8- Gerçekte insanların üç-dört şeye (yemek, giyinme, barınma vs.) muhtaç olduğu halde, gelenek ve göreneklerle bu ihtiyaçların arttırıldığını, bunun da insanların huzurunun kaçmasına sebep olduğunu söylemeleri.

9- Dinin direği namaz konusunda hassasiyetleri, titizlikleri.  

10- Mektuplaşma ve mektupla eğitimde birliktelik arzederler. Şöyle ki: Gazalî hapisten dışarıdaki talebelerine gönderdiği mektuplarla, onları yönlendirmiş ve eğitmiştir. Bediüzzaman Said Nursî de talebelerine ve talebelerinin kendisine yazdığı mektupları, Barla, Emirdağ ve Kastamonu Lâhikaları adlı kitaplarda toplamıştır. Mektubat isimli eseri de bir talebesinin kendisinden sorduğu ilmî ve dinî soruların cevabından ibarettir.

11- İkisinin de, nimete şükür ve şükrün nimeti arttırdığı konusuna tahşidat yapması. Verilenin kıymetini bilmek ve şükrünü eda etmek ne güzel!

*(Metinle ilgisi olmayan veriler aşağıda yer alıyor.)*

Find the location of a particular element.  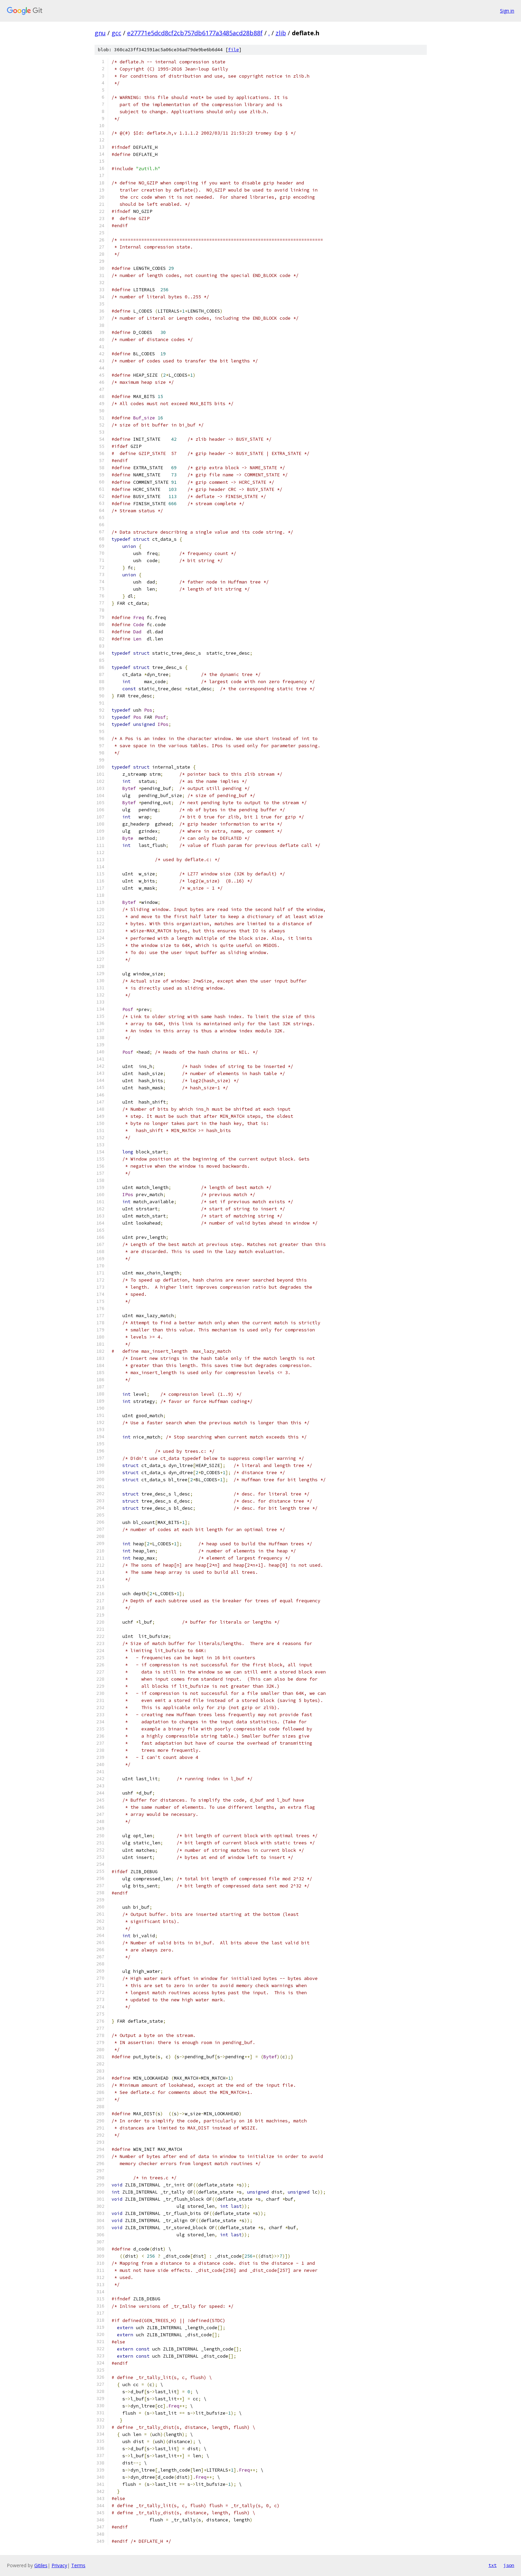

json is located at coordinates (508, 2565).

12- Duâ konusunda birliktelikleri. Tavsiyeleri: Duâda ısrar edip, daima tekrar edilmelidir. ‘Ne kadar duâ ettim, kabul olmadı.’ denilmemelidir. Çünkü duâ eden üç şeyden boş kalmaz: Ya günahı affolur. Ya o anda ona bir hayır verilir. Ya da ahirete yönelik duâsı kabul edilir.

Benzer konuda makaleler:

1 Yorum

Makale hakkında düşüncelerinizi paylaşın...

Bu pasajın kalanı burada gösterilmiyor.